→ **Exercise aim**: Please return every line below that contains the string "deres".

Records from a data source
■ ■ ■
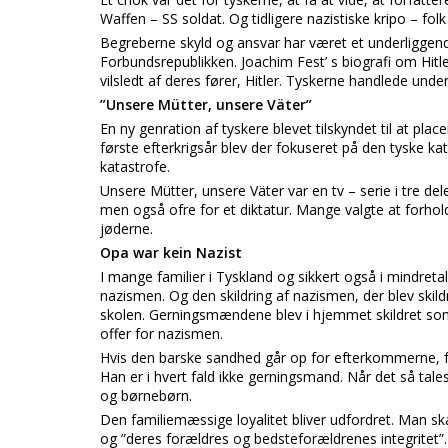
Waffen – SS soldat. Og tidligere nazistiske kripo – fo
Begreberne skyld og ansvar har været et underliggen
Forbundsrepublikken. Joachim Fest’ s biografi om Hitle
vilsledt af deres fører, Hitler. Tyskerne handlede unde
”Unsere Mütter, unsere Väter”
En ny genration af tyskere blevet tilskyndet til at pl
første efterkrigsår blev der fokuseret på den tyske kat
katastrofe.
Unsere Mütter, unsere Väter var en tv – serie i tre d
men også ofre for et diktatur. Mange valgte at forhol
jøderne.
Opa war kein Nazist
I mange familier i Tyskland og sikkert også i mindretall
nazismen. Og den skildring af nazismen, der blev ski
skolen. Gerningsmændene blev i hjemmet skildret s
offer for nazismen.
Hvis den barske sandhed går op for efterkommerne, fo
Han er i hvert fald ikke gerningsmand. Når det så tale
og børnebørn.
Den familiemæssige loyalitet bliver udfordret. Man ska
og ”deres forældres og bedsteforældrenes integritet”.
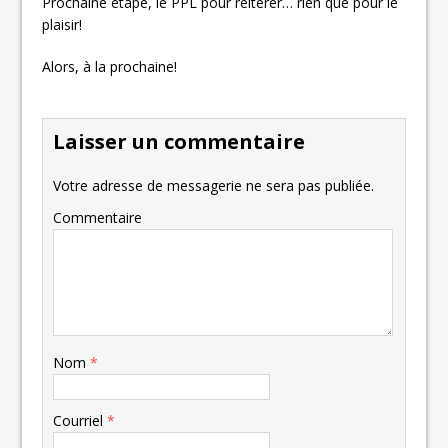
Prochaine étape, le PPL pour réitérer… rien que pour le
plaisir!
Alors, à la prochaine!
Laisser un commentaire
Votre adresse de messagerie ne sera pas publiée.
Commentaire
Nom
*
Courriel
*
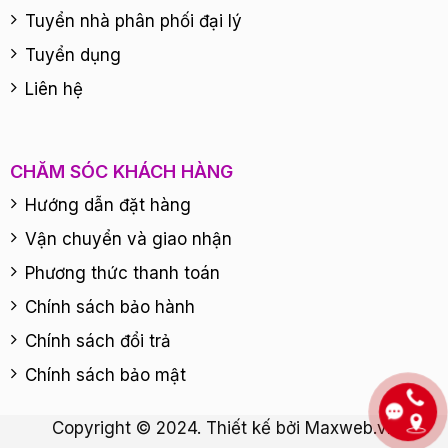
Tuyển nhà phân phối đại lý
Tuyển dụng
Liên hệ
CHĂM SÓC KHÁCH HÀNG
Hướng dẫn đặt hàng
Vận chuyển và giao nhận
Phương thức thanh toán
Chính sách bảo hành
Chính sách đổi trả
Chính sách bảo mật
Copyright © 2024. Thiết kế bởi
Maxweb.vn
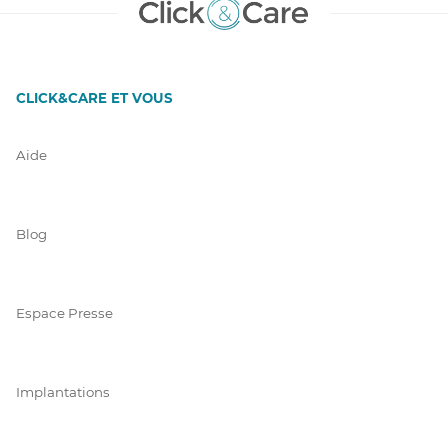
CLICK&CARE ET VOUS
Aide
Blog
Espace Presse
Implantations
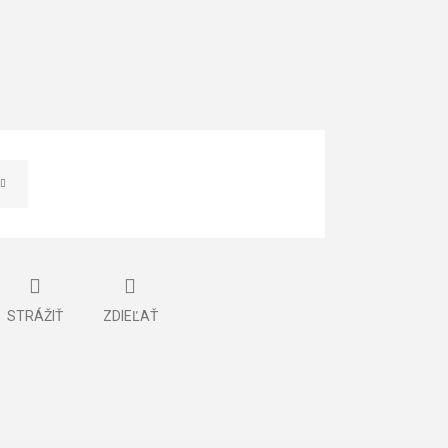
STRÁŽIŤ
ZDIEĽAŤ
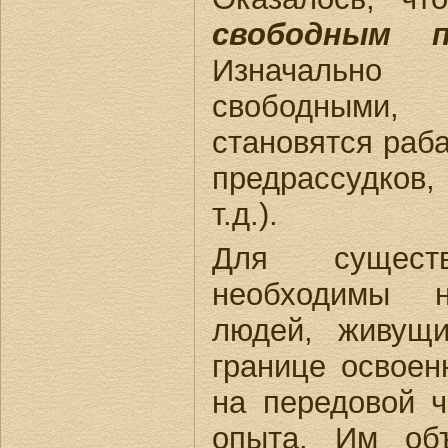
свободным п
Изначально
свободными
становятся раба
предрассудков,
т.д.).
Для сущест
необходимы 
людей, живущ
границе освоенн
на передовой ч
опыта. Им об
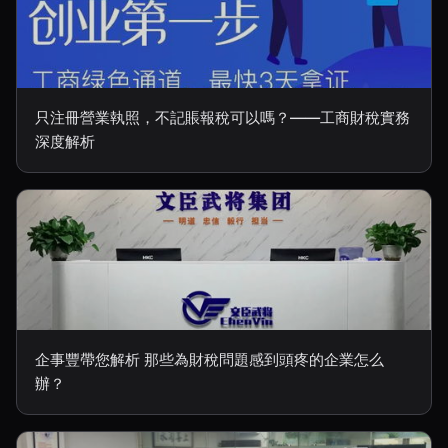
只注冊營業執照，不記賬報稅可以嗎？——工商財稅實務
深度解析
企事豐帶您解析 那些為財稅問題感到頭疼的企業怎么
辦？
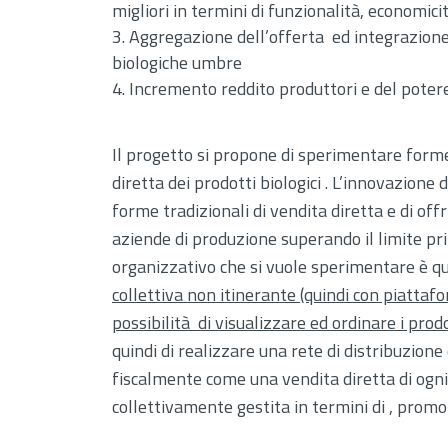
migliori in termini di funzionalità, economic
Aggregazione dell’offerta ed integrazione v
biologiche umbre
Incremento reddito produttori e del potere
Il progetto si propone di sperimentare forme
diretta dei prodotti biologici . L’innovazione 
forme tradizionali di vendita diretta e di of
aziende di produzione superando il limite pri
organizzativo che si vuole sperimentare è q
collettiva non itinerante (quindi con piattafo
possibilità di visualizzare ed ordinare i prod
quindi di realizzare una rete di distribuzione 
fiscalmente come una vendita diretta di ogn
collettivamente gestita in termini di , promoz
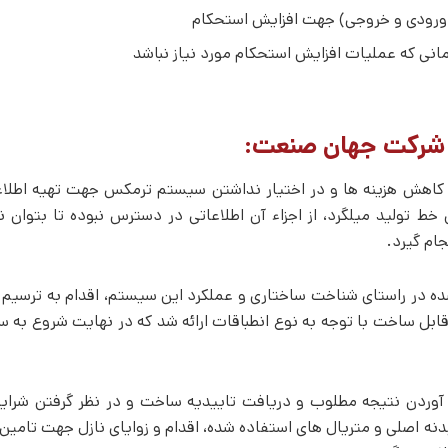
 ورودی و خروجی) جهت افزایش استحکام
نی که عملیات افزایش استحکام مورد نیاز نباشد
 شرکت جهان صنعت:
اهش هزینه­ ها و در اختیار نداشتن سیستم ترمکس جهت تهیه اطلاع
ط تولید میلگرد، از اجزاء آن اطلاعاتی در دسترس نبوده تا بتوان 
جام گیرد.
ده در راستای شناخت ساختاری و عملکرد این سیستم، اقدام به ترسیم 
ی قابل ساخت با توجه به نوع انطباقات ارائه شد که در نهایت شروع به 
وردن نتیجه مطلوب و دریافت تاییدیه ساخت و در نظر گرفتن شرای
دنه اصلی و متریال­ های استفاده شده، اقدام و زوایای نازل جهت تامین 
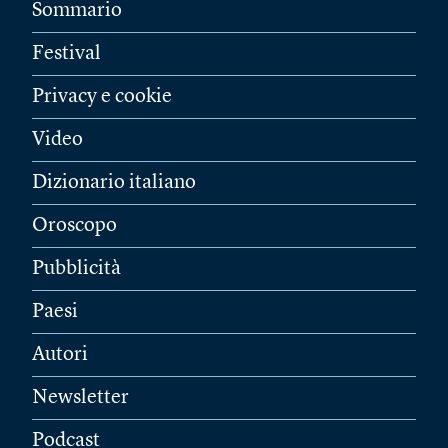
Sommario
Festival
Privacy e cookie
Video
Dizionario italiano
Oroscopo
Pubblicità
Paesi
Autori
Newsletter
Podcast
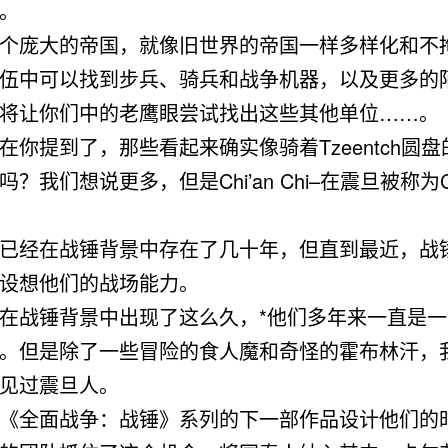
。
个庞大的帝国，就像旧世界的帝国一样多样化和不
伍中可以找到步兵、骑兵和战争机器，以及更多的
将让你们中的老鹰眼尝试找出这些其他单位……。
在你提到了，那些看起来确实像骑着Tzeentch圆
？我们想说更多，但是Chi’an Chi–在震旦被称为Ch
已经在战锤背景中存在了几十年，但直到最近，战
设想他们的战场能力。
在战锤背景中出现了这么久，*他们多年来一直是
。但是除了一些冒险的食人魔和奇怪的霍布林汗，
见过震旦人。
《全面战争：战锤》系列的下一部作品设计他们的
■ ■ ■
→ **Written answer**:
vilsledt af deres fører, Hitler. Tyskerne handlede unde
og ”deres forældres og bedsteforældrenes integritet”.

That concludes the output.